Minus

RICA

Drugstore, 2012



Minus est un vrai branleur : fait pas grand-chose dans son boulot mais par contre l'est titillé par sa bistouquette, le gars, là ! Toutes les filles au taf sont des proies. Sauf Virginie : celle-là, elle a un ticket pour Minus. Mais lui a un peu peur que le ticket se transforme en gentille vie de famille, avec enfants et pavillon de banlieue inclus !

Ca démarre cru : on a rarement en BD des scènes de branlette. Et question sexe, Minus, c'est plutôt l'obsédé : le gars à mater toutes les nanas dans le bus, à se faire toutes ses collègues de boulot et à utiliser la photocopieuse de façon assez peu conventionnelle. C'est en même temps un gros con, capable de se faire Jeanne pour compléter son tableau de chasse, sans être capable de l'appeler autrement que Crétinette.

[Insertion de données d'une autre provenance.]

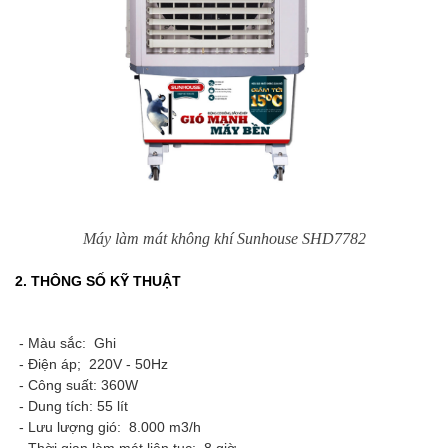
Máy làm mát không khí Sunhouse SHD7782
2. THÔNG SỐ KỸ THUẬT
- Màu sắc: Ghi
- Điện áp; 220V - 50Hz
- Công suất: 360W
- Dung tích: 55 lít
- Lưu lượng gió: 8.000 m3/h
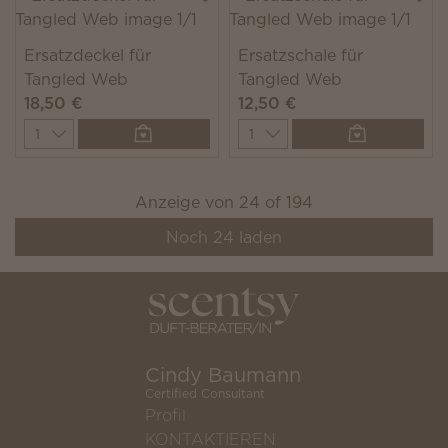
Ersatzdeckel für
Ersatzschale für
Tangled Web
Tangled Web
18,50 €
12,50 €
Quantity
Quantity
Anzeige von
24
of
194
Noch
24
laden
Cindy Baumann
Certified Consultant
Profil
KONTAKTIEREN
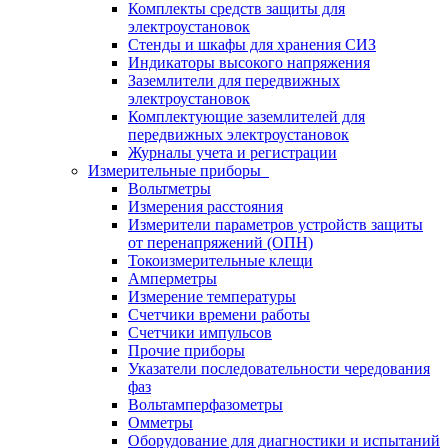
Комплекты средств защиты для
электроустановок
Стенды и шкафы для хранения СИЗ
Индикаторы высокого напряжения
Заземлители для передвижных
электроустановок
Комплектующие заземлителей для
передвижных электроустановок
Журналы учета и регистрации
Измерительные приборы
Вольтметры
Измерения расстояния
Измерители параметров устройств защиты
от перенапряжений (ОПН)
Токоизмерительные клещи
Амперметры
Измерение температуры
Счетчики времени работы
Счетчики импульсов
Прочие приборы
Указатели последовательности чередования
фаз
Вольтамперфазометры
Омметры
Оборудование для диагностики и испытаний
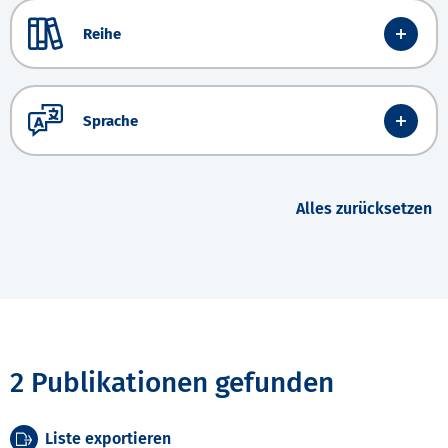
Reihe
Sprache
Alles zurücksetzen
2 Publikationen gefunden
Liste exportieren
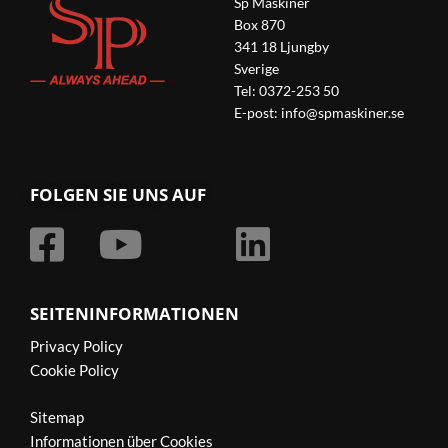
Sp Maskiner
Box 870
341 18 Ljungby
Sverige
Tel: 0372-253 50
E-post:
info@spmaskiner.se
FOLGEN SIE UNS AUF
SEITENINFORMATIONEN
Privacy Policy
Cookie Policy
Sitemap
Informationen über Cookies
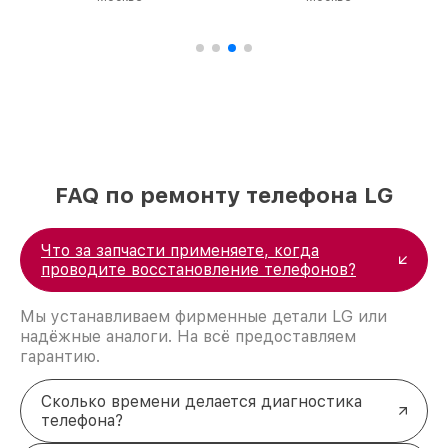
FAQ по ремонту телефона LG
Что за запчасти применяете, когда
проводите восстановление телефонов?
Мы устанавливаем фирменные детали LG или
надёжные аналоги. На всё предоставляем
гарантию.
Сколько времени делается диагностика
телефона?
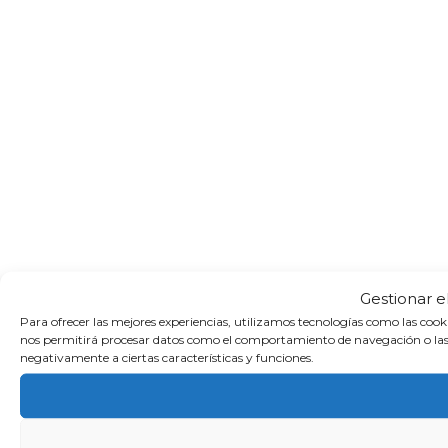
Gestionar e
Para ofrecer las mejores experiencias, utilizamos tecnologías como las cook
nos permitirá procesar datos como el comportamiento de navegación o las ide
negativamente a ciertas características y funciones.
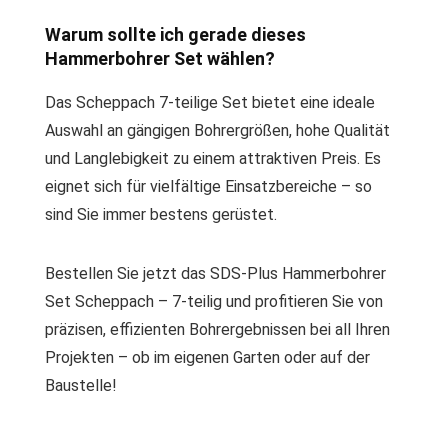
Warum sollte ich gerade dieses
Hammerbohrer Set wählen?
Das Scheppach 7-teilige Set bietet eine ideale
Auswahl an gängigen Bohrergrößen, hohe Qualität
und Langlebigkeit zu einem attraktiven Preis. Es
eignet sich für vielfältige Einsatzbereiche – so
sind Sie immer bestens gerüstet.
Bestellen Sie jetzt das SDS-Plus Hammerbohrer
Set Scheppach – 7-teilig und profitieren Sie von
präzisen, effizienten Bohrergebnissen bei all Ihren
Projekten – ob im eigenen Garten oder auf der
Baustelle!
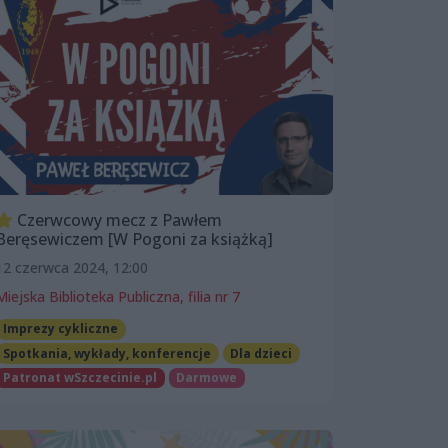
Czerwcowy mecz z Pawłem
Beręsewiczem [W Pogoni za książką]
12 czerwca 2024, 12:00
Miejska Biblioteka Publiczna, filia nr 7
Imprezy cykliczne
Spotkania, wykłady, konferencje
Dla dzieci
Patronat wSzczecinie.pl
Darmowe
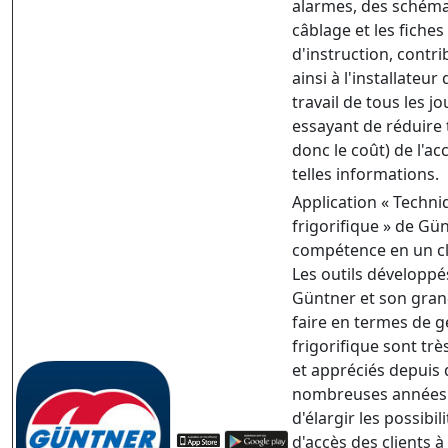
alarmes, des schém
câblage et les fiches
d'instruction, contr
ainsi à l'installateur
travail de tous les jo
essayant de réduire 
donc le coût) de l'ac
telles informations.
Application « Techni
frigorifique » de Gün
compétence en un cl
Les outils développé
Güntner et son gran
faire en termes de g
frigorifique sont très
et appréciés depuis 
nombreuses années.
d'élargir les possibil
d'accès des clients à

Ou encore, ignorant tellement ses collègues qu'après deux ans passés en leur compagnie, il est totalement incapable de se souvenir de leurs prénoms. Y a-t-il autre chose dans la vie de Minus que son nombril et la satisfaction de sa libido ? Son entourage, il s'en fiche un peu, sauf de la plastique féminine. Le personnage n'est bien sûr guère attirant, mais pas non plus très intéressant.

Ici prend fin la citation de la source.